In particolare il Vescovo si è soffermato sul fatto che di lì a poco avrebbe baciato loro i piedi, citando il profeta Isaia: «come sono belli i piedi di chi porta il lieto annuncio, della pace, della giustizia, dell’amore fedele di Dio». Perché «voi – ha detto mons. Napolioni – e i vostri amici in tutte le nostre parrocchie e negli oratori lo fate con i ragazzi e con i bambini. Non richiedete la carta d’identità! Non chiedete se vanno a messa tutte le domeniche, se no non aprite l’oratorio. Li prendete come sono!

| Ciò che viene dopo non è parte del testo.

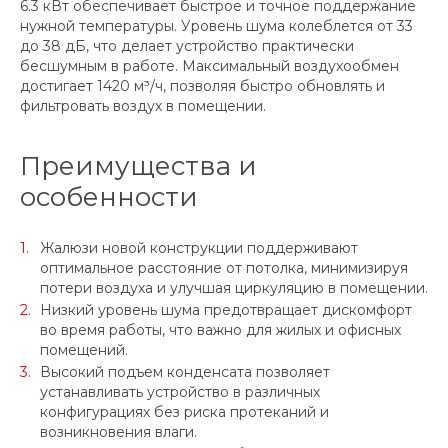
6.3 кВт обеспечивает быстрое и точное поддержание
нужной температуры. Уровень шума колеблется от 33
до 38 дБ, что делает устройство практически
бесшумным в работе. Максимальный воздухообмен
достигает 1420 м³/ч, позволяя быстро обновлять и
фильтровать воздух в помещении.
Преимущества и
особенности
Жалюзи новой конструкции поддерживают
оптимальное расстояние от потолка, минимизируя
потери воздуха и улучшая циркуляцию в помещении.
Низкий уровень шума предотвращает дискомфорт
во время работы, что важно для жилых и офисных
помещений.
Высокий подъем конденсата позволяет
устанавливать устройство в различных
конфигурациях без риска протеканий и
возникновения влаги.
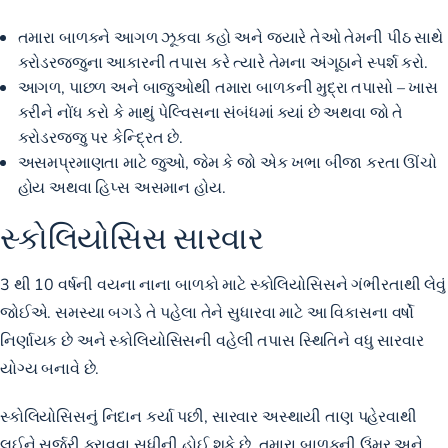
તમારા બાળકને આગળ ઝૂકવા કહો અને જ્યારે તેઓ તેમની પીઠ સાથે
કરોડરજ્જુના આકારની તપાસ કરે ત્યારે તેમના અંગૂઠાને સ્પર્શ કરો.
આગળ, પાછળ અને બાજુઓથી તમારા બાળકની મુદ્રા તપાસો – ખાસ
કરીને નોંધ કરો કે માથું પેલ્વિસના સંબંધમાં ક્યાં છે અથવા જો તે
કરોડરજ્જુ પર કેન્દ્રિત છે.
અસમપ્રમાણતા માટે જુઓ, જેમ કે જો એક ખભા બીજા કરતા ઊંચો
હોય અથવા હિપ્સ અસમાન હોય.
સ્કોલિયોસિસ સારવાર
3 થી 10 વર્ષની વયના નાના બાળકો માટે સ્કોલિયોસિસને ગંભીરતાથી લેવું
જોઈએ. સમસ્યા બગડે તે પહેલા તેને સુધારવા માટે આ વિકાસના વર્ષો
નિર્ણાયક છે અને સ્કોલિયોસિસની વહેલી તપાસ સ્થિતિને વધુ સારવાર
યોગ્ય બનાવે છે.
સ્કોલિયોસિસનું નિદાન કર્યા પછી, સારવાર અસ્થાયી તાણ પહેરવાથી
લઈને સર્જરી કરાવવા સુધીની હોઈ શકે છે. તમારા બાળકની ઉંમર અને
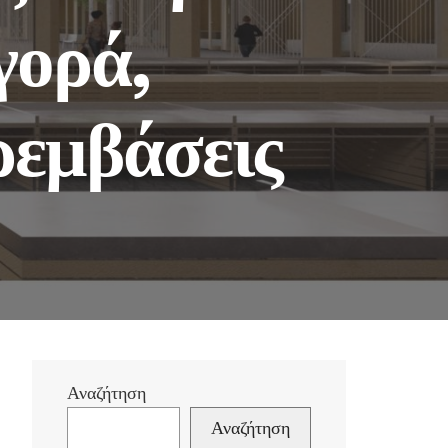
γορά,
ρεμβάσεις
Αναζήτηση
Αναζήτηση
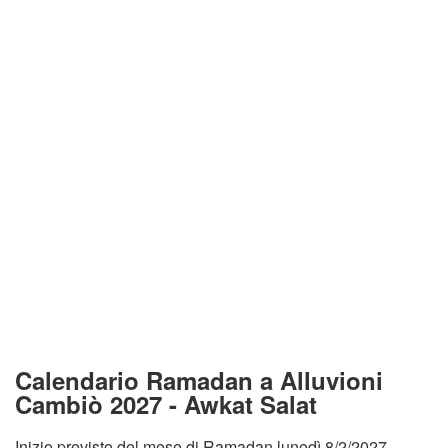
Calendario Ramadan a Alluvioni
Cambiò 2027 - Awkat Salat
Inizio previsto del mese di Ramadan lunedì 8/2/2027.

E immagino vengano anche bambini e ragazzi di tante nazionalità, di tante culture. Quelli di cui a volte noi diffidiamo, quelli ai quali abbiamo paura ad aprire le porte di casa e delle nostre città. Ma in quell’ultima cena Gesù ha preparato un posto per tutti! La sua medicina per le nostre violenze e divisioni è invitarci a cena tutti, nutrirci tutti, darci pace e vita a tutti. E voi lo state facendo! Come per gioco: ma è un gioco che costruisce un futuro di pace. E allora vi benedico. E vi chiedo di non mollare. E chiedo alla comunità di esservi vicino, perché gli oratori sono delicati e non sono proprietà del curato, del vicario o di un gruppetto di ragazzi: sono la porta aperta sul futuro della nostra civiltà, perché sia accogliente e solidale, coraggiosa nel testimoniare e convinta di custodire la forza necessaria per vincere il male».

«Lavatevi i piedi gli uni gli altri tornando a casa – ha quindi concluso il Vescovo –. Baciate anche voi i piedi dei ragazzi che giocano nel campetto o che danzano nella palestra. Così come chi torna a casa dagli anziani e dagli ammalati riconosca in quelle membra sofferenti del corpo di Cristo il sacramento della presenza del Figlio di Dio tra noi. Veramente non siamo soli! Nulla ci può separare dall’amore di Cristo. Possiamo talmente nutrirci di noi da essere ancora il segno visibile dall’amore di Dio per questo mondo».

Cuore della celebrazione è stata quindi la liturgia eucaristica. Accanto a mons. Napolioni il vescovo emerito, mons. Dante Lafranconi, e il vicario generale, mons. Mario Marchesi. E poi i canonici del Capitolo, il delegato episcopale per la Pastorale, i superiori del Seminario e don Michele Martinelli, vicario di S. Sebastiano e referente cittadino per la Pastorale giovanile.

Dopo le comunioni un altro gesto caratteristico di questa celebrazione: la processione verso la Cappella del Santissimo per la reposizione dell’Eucaristia. Dopo un momento di adorazione l’assemblea si è quindi sciolta nel silenzio.